Denmark Scott E, Matesich Zachery D
Roger Adams Laboratory, Department of Chemistry, University of Illinois , Urbana, Illinois 61801, United States.
J Org Chem. 2014 Jul 3;79(13):5970-86. doi: 10.1021/jo501004j. Epub 2014 Jun 13.

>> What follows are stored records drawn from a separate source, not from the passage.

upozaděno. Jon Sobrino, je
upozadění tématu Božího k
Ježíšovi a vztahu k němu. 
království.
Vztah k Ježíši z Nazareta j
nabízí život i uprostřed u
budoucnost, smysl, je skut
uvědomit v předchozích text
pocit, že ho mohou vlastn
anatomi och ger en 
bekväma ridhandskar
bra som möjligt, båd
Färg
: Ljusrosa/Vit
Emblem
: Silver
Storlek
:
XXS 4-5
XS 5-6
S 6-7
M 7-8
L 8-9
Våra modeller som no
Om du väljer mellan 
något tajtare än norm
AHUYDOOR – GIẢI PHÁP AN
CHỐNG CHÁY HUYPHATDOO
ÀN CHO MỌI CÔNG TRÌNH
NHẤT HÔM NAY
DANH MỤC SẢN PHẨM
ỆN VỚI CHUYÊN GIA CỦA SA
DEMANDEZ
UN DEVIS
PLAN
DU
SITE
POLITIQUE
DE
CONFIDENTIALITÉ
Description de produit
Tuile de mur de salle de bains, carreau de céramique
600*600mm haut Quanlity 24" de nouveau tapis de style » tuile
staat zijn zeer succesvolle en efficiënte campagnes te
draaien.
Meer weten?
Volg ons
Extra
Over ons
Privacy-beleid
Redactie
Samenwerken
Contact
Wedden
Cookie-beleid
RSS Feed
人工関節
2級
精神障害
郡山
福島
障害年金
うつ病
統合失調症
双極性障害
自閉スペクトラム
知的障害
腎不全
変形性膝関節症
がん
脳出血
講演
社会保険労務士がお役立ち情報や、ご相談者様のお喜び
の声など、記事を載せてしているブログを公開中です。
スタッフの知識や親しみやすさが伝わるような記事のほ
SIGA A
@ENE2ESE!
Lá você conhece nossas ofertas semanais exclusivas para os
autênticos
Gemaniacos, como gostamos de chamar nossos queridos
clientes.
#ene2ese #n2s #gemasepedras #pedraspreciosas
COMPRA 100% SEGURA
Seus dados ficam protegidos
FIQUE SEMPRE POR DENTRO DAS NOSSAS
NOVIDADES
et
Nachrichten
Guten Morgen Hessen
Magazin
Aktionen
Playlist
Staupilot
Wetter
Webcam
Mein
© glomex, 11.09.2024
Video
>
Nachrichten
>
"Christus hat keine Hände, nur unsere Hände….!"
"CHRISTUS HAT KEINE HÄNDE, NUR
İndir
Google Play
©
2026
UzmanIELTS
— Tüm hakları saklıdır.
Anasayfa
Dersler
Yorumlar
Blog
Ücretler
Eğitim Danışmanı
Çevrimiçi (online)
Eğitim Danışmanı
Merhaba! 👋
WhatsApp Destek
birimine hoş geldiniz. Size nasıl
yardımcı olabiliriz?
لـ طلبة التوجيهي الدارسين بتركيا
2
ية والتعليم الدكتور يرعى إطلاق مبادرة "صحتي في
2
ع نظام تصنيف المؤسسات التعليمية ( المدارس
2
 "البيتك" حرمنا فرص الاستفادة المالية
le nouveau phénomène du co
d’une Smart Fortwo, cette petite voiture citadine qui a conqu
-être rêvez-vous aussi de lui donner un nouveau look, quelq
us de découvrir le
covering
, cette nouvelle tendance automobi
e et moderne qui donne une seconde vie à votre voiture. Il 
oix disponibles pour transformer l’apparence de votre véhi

The ruthenium-catalyzed allylation of aldehydes with allylic acetates has been expanded to incorporate substituents at the 2-position of the allylic components. Allylic acetates bearing a variety of substituents (CO2-t-Bu, COMe, Ph, CH(OEt)2, and Me) undergo high-yielding additions with aromatic, α,β-unsaturated, and aliphatic aldehydes. The conditions of the reaction were found to be mild (75 °C, 24-48 h) and only required the use of 2-3 mol % of the triruthenium dodecacarbonyl catalyst under 40-80 psi of CO. The stoichiometries of water and allylic acetate employed were found to be critical to reaction efficiency.
钌催化的醛与烯丙基乙酸酯的烯丙基化反应已得到扩展,能够在烯丙基组分的2-位引入取代基。带有各种取代基(叔丁基碳酸酯、乙酰基、苯基、二乙氧基甲基和甲基)的烯丙基乙酸酯能与芳香醛、α,β-不饱和醛和脂肪醛进行高产率的加成反应。该反应条件温和(75 °C,24 - 48小时),仅需在40 - 80 psi的一氧化碳压力下使用2 - 3 mol%的十二羰基三钌催化剂。发现所用水和烯丙基乙酸酯的化学计量比对于反应效率至关重要。